Eskiler boşuna 'Dünya dârü'l-hikmet, âhiret dârü'l-kudret'tir dememiş. Yani dünyada hikmet, ahirette ise kudret hâkimdir. Bu nedenle eski veya yeni bütün emperyal devletlerin dünyadaki kudret arayışları ve yeryüzünün tek hâkimi olma gayretleri hep hüsranla sonuçlanmıştır.
Bunun son örneği ABD'nin 11 Eylül 2001 saldırılarından sonra 'terör ile savaş' bahanesiyle hayata geçirmeye çalıştığı Yeni Roma siyasetinin maruz kaldığı hezimettir. ABD'nin tek küresel hegemon olma fiyaskosu, paradoksal olarak Ortadoğu başta olmak üzere dünyanın birçok bölgesinde kaotik tabloların sona ermesine ve dengelerin yeniden rayına oturmasına yol açtı.
Küresel jeo-politikada merkez aktör konumundaki ABD'nin sahneden çekilmesi birçok bölgede güç boşluğuna ve ikincil aktör konumundaki Rusya, Çin ve Türkiye gibi ülkelerin hinterlantları başta olmak üzere dünyanın farklı bölgelerinde nüfuzlarını maksimum düzeye çıkarmasını sağaldı.

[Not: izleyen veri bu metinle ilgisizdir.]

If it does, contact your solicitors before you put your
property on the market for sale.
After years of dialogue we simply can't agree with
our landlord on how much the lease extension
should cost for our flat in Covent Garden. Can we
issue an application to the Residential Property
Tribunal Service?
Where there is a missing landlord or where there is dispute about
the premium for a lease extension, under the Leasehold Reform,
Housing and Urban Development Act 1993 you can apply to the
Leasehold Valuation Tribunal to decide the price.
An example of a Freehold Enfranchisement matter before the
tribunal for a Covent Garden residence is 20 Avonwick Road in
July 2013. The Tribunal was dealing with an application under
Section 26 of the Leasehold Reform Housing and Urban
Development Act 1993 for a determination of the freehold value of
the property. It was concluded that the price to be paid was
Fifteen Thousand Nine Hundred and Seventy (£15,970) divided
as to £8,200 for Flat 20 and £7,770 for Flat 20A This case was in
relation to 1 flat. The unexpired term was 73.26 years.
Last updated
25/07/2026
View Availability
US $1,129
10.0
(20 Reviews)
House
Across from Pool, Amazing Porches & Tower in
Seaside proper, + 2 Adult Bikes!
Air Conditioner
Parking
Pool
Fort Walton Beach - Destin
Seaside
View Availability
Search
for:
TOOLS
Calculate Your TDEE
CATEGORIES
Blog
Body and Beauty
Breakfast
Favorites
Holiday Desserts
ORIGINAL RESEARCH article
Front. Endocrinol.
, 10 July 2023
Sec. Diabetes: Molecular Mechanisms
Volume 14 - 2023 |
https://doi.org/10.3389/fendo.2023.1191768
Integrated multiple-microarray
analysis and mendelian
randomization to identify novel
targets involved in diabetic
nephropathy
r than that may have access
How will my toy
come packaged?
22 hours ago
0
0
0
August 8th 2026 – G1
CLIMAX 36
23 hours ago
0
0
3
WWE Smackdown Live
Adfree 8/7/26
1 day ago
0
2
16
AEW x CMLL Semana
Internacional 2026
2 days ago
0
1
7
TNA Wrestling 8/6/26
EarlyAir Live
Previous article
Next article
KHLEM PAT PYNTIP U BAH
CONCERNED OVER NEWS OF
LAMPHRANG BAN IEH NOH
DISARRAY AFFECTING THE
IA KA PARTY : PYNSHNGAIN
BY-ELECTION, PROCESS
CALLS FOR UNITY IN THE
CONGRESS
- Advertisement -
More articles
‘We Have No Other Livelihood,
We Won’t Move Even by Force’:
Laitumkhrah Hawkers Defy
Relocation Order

Özellikle ABD'nin yeni süreçte ulusal güvenlik stratejisinin ana hedefini 'terör ile savaş' yerine 'Rusya ve Çin gibi küresel aktörlerle mücadele' şeklinde tanımlamasından sonra Ortadoğu'nun çehresi hızla dönüşmeye başladı.
***
Bu yeni transformasyondan en fazla çıkar sağlayan ve etki alanını artıran ülkelerden biri de Türkiye oldu. Dünyanın gidişatını iyi okuyan Türkiye yaptığı hamlelerle bölgesel ve küresel bir oyun kurucu aktöre dönüştü.***
Avrupa ve ABD'nin başta Ukrayna ve NATO olmak üzere Ortadoğu, Orta Asya ve Kafkasya'da bir denge unsuru ve güven tesis eden aktör olarak Türkiye'ye oldukça ihtiyacı var. Karadeniz'i kontrol eden Türkiye, Rusya için deyim yerindeyse dünyaya açılan tek kapı konumunda. Ayrıca Orta Asya, Kuzey Afrika, Kafkasya ve Ortadoğu'da da Rusya için en hayati ve güvenilir ortak Türkiye.